Mayhap the Sword-that-was-Broken may still stem the tide:
  • Boromir may be asserting that he must take the Sword as his weapon, since he cannot take the Ring, though as a metaphorical acknowledgement of the coming of Aragorn, it is a challenge.
  • While Boromir has said before that courage needs first strength, and then a weapon, his challenge to Aragorn is he has the strength, now that he has the weapon, meaning the Sword.
  • Boromir doesn’t seem to be disrespecting Aragorn, but this is a question of Aragorn’s legitimacy given his appearance compared to the legendary images of the old kings from long ago.
  • This may be a sign of a loss of faith in the Council by Boromir, which is projected upon Aragorn.
  • In challenging Aragorn to prove himself, he may be trying to be motivating as a captain.
  • Note: Aragorn’s growing desire to go to Minas Tirith as the journey goes forward may have been shaped by his relationship with Boromir, which begins here in the Council, in these moments.
  • Aragorn doesn’t take the opportunity to bristle, but simply states his intentions with humility.
  • By using the word “we”, Aragorn is making a promise to Boromir himself, which acts as an oath.
  • Note: In Tolkien’s stories, oaths have power and importance for those they are made between. Aragorn will speak later as if he is bound by duty and obligation to go to Minas Tirith in the end.
  • Boromir challenges Aragorn again on his urgency, which shows his frustration and sense of rivalry, which he doesn’t have with Elrond and Gandalf, so he can take this out on Aragorn.
  • He was also told to “seek for the Sword-that-was-Broken”, which he has now found in Aragorn.
  • Boromir doesn’t grudge Aragorn ownership of the Sword, but sees them as one, nor does he challenge Aragorn’s rights or claim, but he does feel empowered to challenge Aragorn to come.
  • Having been denied the use of the Ring, he may see this as the way to not leave empty-handed.
  • As the idea of estel is harder to accept, he is purely concerned with amdir and pragmatism.
  • In using the phrase “stem the tide”, Boromir shows that he doesn’t expect to win, but only to slow down the eventual and inevitable defeat of Sauron for as long as the possible can.
  • The word “mayhap” is a weaker word than “maybe”, as it expresses more doubt in events.

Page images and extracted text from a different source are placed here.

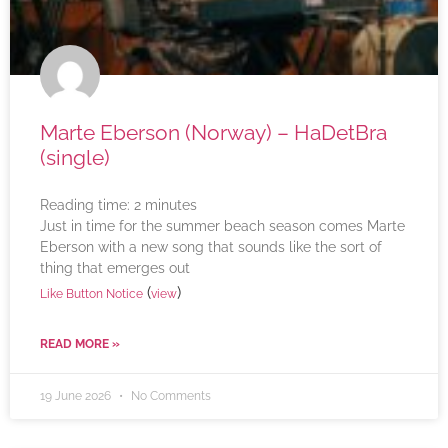
Marte Eberson (Norway) – HaDetBra
(single)
Reading time:
2
minutes
Just in time for the summer beach season comes Marte
Eberson with a new song that sounds like the sort of
thing that emerges out
(
)
Like Button Notice
view
READ MORE »
19 June 2026
No Comments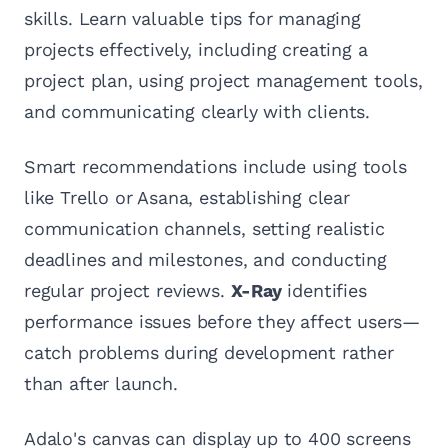
skills. Learn valuable tips for managing
projects effectively, including creating a
project plan, using project management tools,
and communicating clearly with clients.
Smart recommendations include using tools
like Trello or Asana, establishing clear
communication channels, setting realistic
deadlines and milestones, and conducting
regular project reviews.
X-Ray
identifies
performance issues before they affect users—
catch problems during development rather
than after launch.
Adalo's canvas can display up to 400 screens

Overall, Boromir has accepted that Gondor is on their own, without the help they truly needed.
  • Note: Gandalf will also use the tide metaphor later in other contexts, though in different ways.
May the day not be too long delayed:
  • Boromir makes a humble admission in his understanding that Gondor needs help, though he cannot ask for it, as that was not his mission in coming here. This seems to be aimed at Elrond.
  • Aragorn has passed Boromir’s challenges by rising to the occasion with a meaningful promise, which Elrond echoes here in his response that others are also fighting alongside Gondor.
  • Boromir seems to be accusing the Wise of doing nothing, and that this is their usual choice.
  • Elrond expresses the notion that the biggest reason that Boromir isn’t aware of others resistance to Sauron is because those things have been kept secret for just that reason.
  • The “other realms” that Elrond refers to are not only the other nations in Middle-earth that Boromir knows about, but also those that are not physical realms in the same way as Gondor.
  • Elrond emphasizes that this is also a spiritual war, and that those other powers are acting. This is probably an oblique reference to the Valar and their emissaries, who Boromir cannot perceive.
  • Note: While Boromir, and Gondor in general, may be thought of as ignorant for not having knowledge beyond their borders, in pre-modern times, maps were rare and difficult to create. As readers, we are privy to much more knowledge of the world than the characters in the story.
  • In Gondor, the Anduin is known as “the river of Gondor”, but Elrond emphasizes that not only are there lands north of Gondor’s borders on the river, but that those boundaries have shrunk.
  • This is a call for humility for Boromir with regards to Gondor, and that Sauron is the enemy of the whole world, not Gondor only, even if Sauron has a personal grudge against them.
  • While Gondor may be Boromir’s world, it is not the whole world which is resisting Sauron.